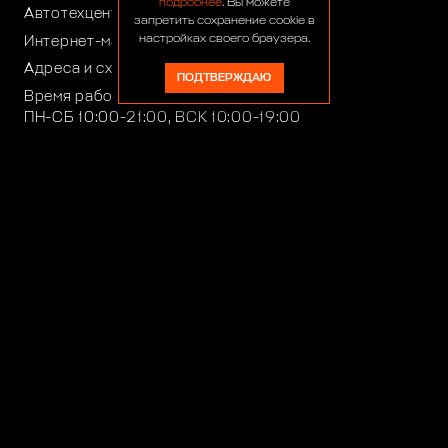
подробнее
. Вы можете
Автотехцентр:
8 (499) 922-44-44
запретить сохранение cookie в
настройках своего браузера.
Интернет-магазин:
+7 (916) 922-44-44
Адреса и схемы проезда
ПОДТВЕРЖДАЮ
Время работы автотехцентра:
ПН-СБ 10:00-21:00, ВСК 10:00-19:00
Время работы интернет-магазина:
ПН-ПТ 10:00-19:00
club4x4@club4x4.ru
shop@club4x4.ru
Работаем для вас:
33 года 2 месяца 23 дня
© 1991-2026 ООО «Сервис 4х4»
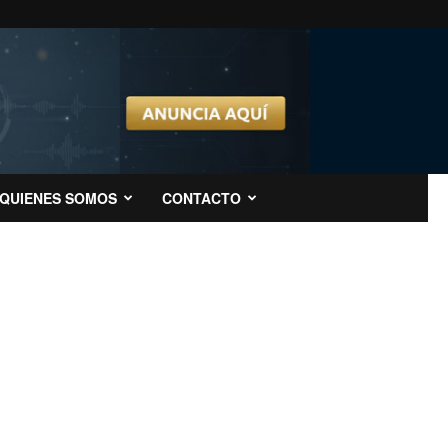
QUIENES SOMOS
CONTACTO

### Work instruction
Could you find every line in the records above that has the string "Время" and copy it?

### Reply
Время работы автотехцентра:
Время работы интернет-магазина:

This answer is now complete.